The final two are the same except the latter one suppresses the WARNINGS.
Now, the difference between the first one and the second one is that the first one uses file_get_html() function while the second one uses cURL (aswell as the third one).
Anyway, trying to combine the two codes for some reasons which I will get into once this problem is solved.
I get error:
Fatal error: Uncaught Error: Call to a member function find() on string in C:\xampp\htdocs\cURL\crawler.php:24 Stack trace: #0 {main} thrown in C:\xampp\htdocs\cURL\crawler.php on line 24
WORKING CODE 1
PHP Code:
FINDING HTML ELEMENTS BASED ON THEIR TAG NAMES
Suppose you wanted to find each and every image on a webpage or say, each and every hyperlink.
We will be using “find” function to extract this information from the object. Here’s how to do it using Simple HTML DOM Parser :
*/
include('simple_html_dom.php');
$html = file_get_html('http://google.com');
//to fetch all hyperlinks from a webpage
$links = array();
foreach($html->find('a') as $a) {
$links[] = $a->href;
}
print_r($links);
echo "<br />";
//to fetch all images from a webpage
$images = array();
foreach($html->find('img') as $img) {
$images[] = $img->src;
}
print_r($images);
echo "<br />";
//to find h1 headers from a webpage
$headlines = array();
foreach($html->find('h1') as $header) {
$headlines[] = $header->plaintext;
}
print_r($headlines);
echo "<br />";
?>
WORKING CODE 2
PHP Code:
<?php
/*
2a. Scrape Urls & Anchors And Echo Them By NOT Suppressing Warnings.

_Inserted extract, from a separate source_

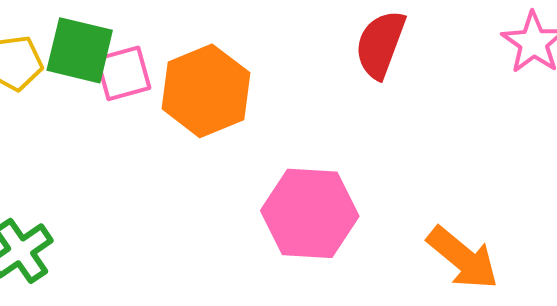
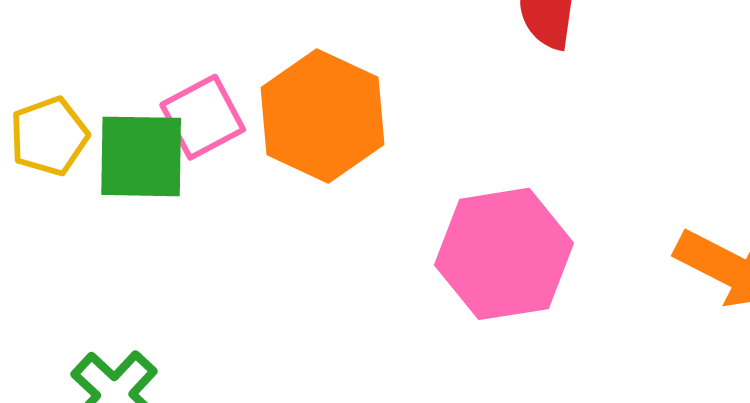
green square: (80, 50) -> (141, 156), moved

Using PHP's DOM functions to
fetch hyperlinks and their anchor text
*/
$url = 'https://google.com';
$curl = curl_init($url);
curl_setopt($curl, CURLOPT_RETURNTRANSFER, 1);
curl_setopt($curl, CURLOPT_FOLLOWLOCATION, 1);
curl_setopt($curl, CURLOPT_SSL_VERIFYPEER, 0);
curl_setopt($curl, CURLOPT_SSL_VERIFYHOST, 0);
$data = curl_exec($curl);
// DO NOT Hide HTML warnings
libxml_use_internal_errors(true);
$dom = new DOMDocument;
// echo Links and their anchor text
echo '<pre>';
echo "Link\tAnchor\n";
foreach($dom->getElementsByTagName('a') as $link) {
$href = $link->getAttribute('href');
$anchor = $link->nodeValue;
echo $href,"\t",$anchor,"\n";
}
echo '</pre>';
?>
WORKING CODE 3
PHP Code:
<?php
/*
2b. Scrape Urls & Anchors And Echo Them By Suppressing Warnings.
Using PHP's DOM functions to
fetch hyperlinks and their anchor text
*/
$url = 'https://google.com';
$curl = curl_init($url);
curl_setopt($curl, CURLOPT_RETURNTRANSFER, 1);
curl_setopt($curl, CURLOPT_FOLLOWLOCATION, 1);
curl_setopt($curl, CURLOPT_SSL_VERIFYPEER, 0);
curl_setopt($curl, CURLOPT_SSL_VERIFYHOST, 0);
$data = curl_exec($curl);
// Hide HTML warnings
libxml_use_internal_errors(true);
$dom = new DOMDocument;
if($dom->loadHTML($data, LIBXML_NOWARNING)){
// echo Links and their anchor text
echo '<pre>';
echo "Link\tAnchor\n";
foreach($dom->getElementsByTagName('a') as $link) {
$href = $link->getAttribute('href');
$anchor = $link->nodeValue;
echo $href,"\t",$anchor,"\n";
}
echo '</pre>';
}else{
echo "Failed to load html.";
}
?>
Here is the code I am getting the error:
PHP Code:
<?php
/* FROM dom_crawler_NOTES.php file.
2.
FINDING HTML ELEMENTS BASED ON THEIR TAG NAMES
Suppose you wanted to find each and every link on a webpage.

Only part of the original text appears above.